Cyware Daily Threat Intelligence, November 03, 2025

Australia is facing persistent cyberattacks targeting unpatched Cisco IOS XE devices. Attackers are exploiting an older vulnerability to install the BadCandy webshell, which allows them to create admin accounts. Despite a patch being available since 2023, hundreds of devices remain infected.

A new nation-state malware named Airstalk has been discovered, likely spread through a supply chain attack. The malware cleverly uses the AirWatch API for its C2 communications. Its .NET variant is designed to steal sensitive data, including browser cookies and history, from enterprise systems.

Progress Software has issued critical security patches for a high-severity flaw in its MOVEit Transfer platform. The vulnerability could allow an unauthenticated attacker to cause a DoS condition.

Top Malware Reported in the Last 24 Hours

Bronze Butler exploits Lanscope 0-day

The China-linked Bronze Butler (Tick) threat group exploited a zero-day vulnerability (CVE-2025-61932) in Motex LANSCOPE Endpoint Manager to gain unauthorized access and steal confidential information. This vulnerability enabled attackers to execute arbitrary commands with SYSTEM privileges. The group utilized Gokcpdoor malware, which established a command and control connection, and the Havoc C2 framework for remote access. Additionally, they employed legitimate tools like goddi, remote desktop applications, and 7-Zip for lateral movement and data exfiltration, leveraging cloud storage services for their operations.

Australia warns of BadCandy infections

Australia is facing ongoing cyberattacks targeting unpatched Cisco IOS XE devices, with the BadCandy webshell being used to compromise routers. Exploiting the CVE-2023-20198 vulnerability, attackers can create local admin users through the web interface, allowing them to take control of the devices. Despite Cisco addressing this flaw in October 2023, many devices remain unpatched, leading to over 400 reported infections by July 2025, with around 150 still compromised as of late October 2025. The BadCandy webshell enables remote attackers to execute commands with root privileges, and its presence can be reintroduced after device reboots if the vulnerability remains unaddressed. The Australian Signals Directorate has noted signs of re-exploitation, indicating a persistent threat from attackers, some of whom are believed to be state-sponsored actors.
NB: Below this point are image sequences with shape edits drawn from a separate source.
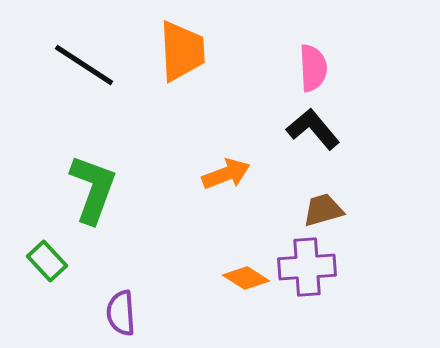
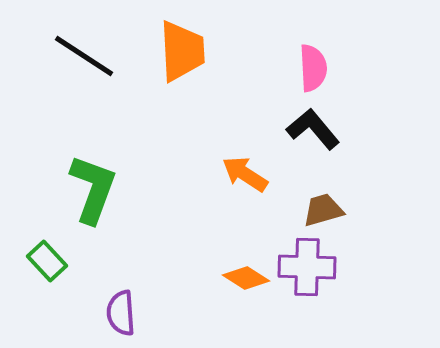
black line: moved 9 px up
orange arrow: moved 19 px right; rotated 126 degrees counterclockwise
purple cross: rotated 6 degrees clockwise
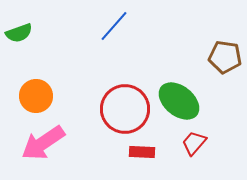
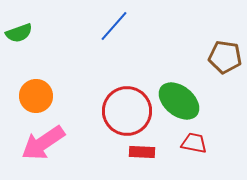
red circle: moved 2 px right, 2 px down
red trapezoid: rotated 60 degrees clockwise
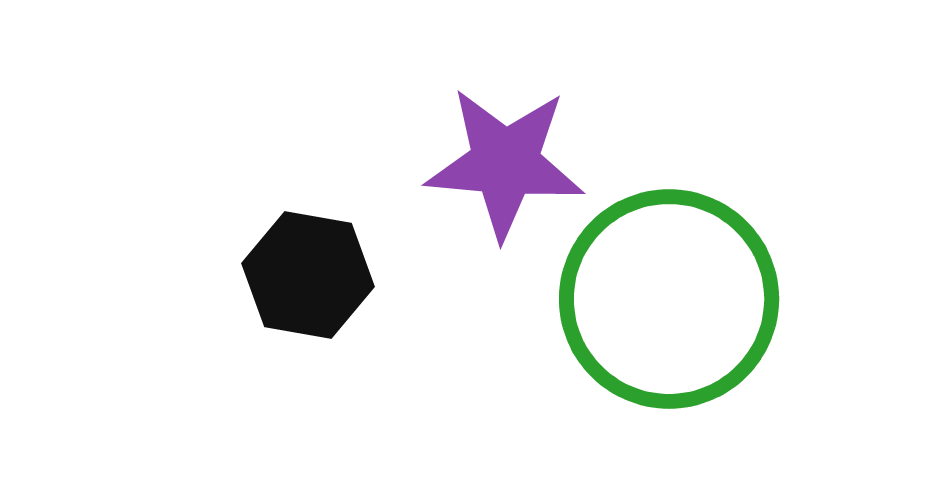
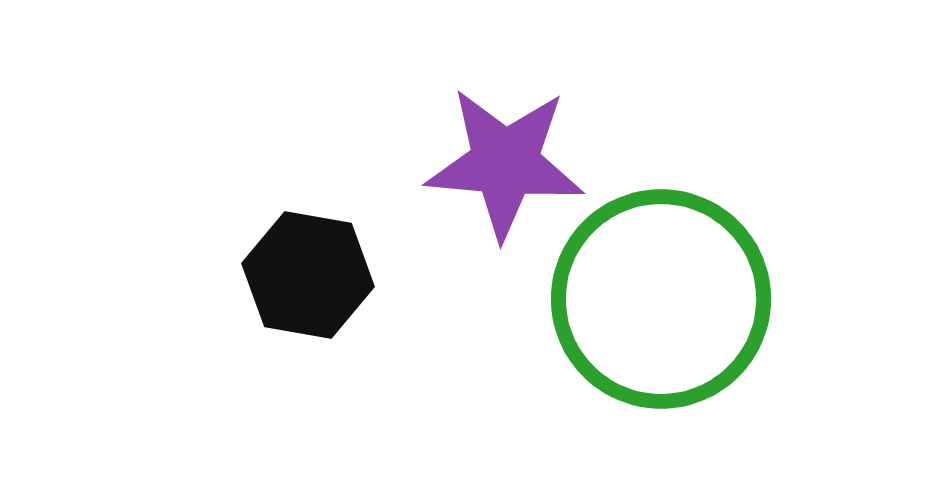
green circle: moved 8 px left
CL-STA-1009 drops new Airstalk malware

Nation-state hackers are distributing a new malware called Airstalk, linked to a suspected supply chain attack and tracked under the threat cluster name CL-STA-1009. This malware exploits the AirWatch API for mobile device management, enabling covert C2 communication. Airstalk exists in both PowerShell and .NET variants, with the .NET version offering enhanced capabilities, including targeting enterprise browsers like Microsoft Edge and Island. It can capture sensitive data such as browser cookies, history, and bookmarks, while employing evasion techniques to remain undetected. The malware is believed to leverage stolen certificates for signing and poses significant risks to organizations, particularly in the business process outsourcing sector, where it can exploit MDM-related APIs to access sensitive enterprise environments.
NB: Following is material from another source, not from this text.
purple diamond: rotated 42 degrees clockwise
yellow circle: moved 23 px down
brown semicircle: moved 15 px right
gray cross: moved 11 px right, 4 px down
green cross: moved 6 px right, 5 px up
Top Vulnerabilities Reported in the Last 24 Hours

Progress patches MOVEit Transfer bug

Progress Software has released critical security patches for a high-severity vulnerability in its MOVEit Transfer platform. This vulnerability, identified as CVE-2025-10932, allows unauthenticated attackers to exploit inadequate resource allocation controls in the AS2 module, potentially leading to DoS conditions that disrupt business operations. The flaw affects multiple versions of MOVEit Transfer, posing significant risks to users due to its low attack complexity and the platform's extensive deployment across various sectors, including finance and healthcare. 

Elastic patches high severity flaw

Elastic has addressed a high-severity privilege escalation vulnerability (CVE-2025-37736, CVSS 8.8) in Elastic Cloud Enterprise (ECE), affecting versions 3.8.0 to 3.8.2 and 4.0.0 to 4.0.2. This flaw allowed read-only users to exploit improper authorization, enabling them to perform unauthorized operations on critical API endpoints. As a result, attackers could potentially create, modify, or delete user accounts and escalate privileges within managed Elastic environments. The vulnerability stems from inadequate access control on several API endpoints related to user and service account management. Elastic has released patched versions (3.8.3 and 4.0.3) to fix this issue, which impacts all ECE users across on-premises and hybrid deployments.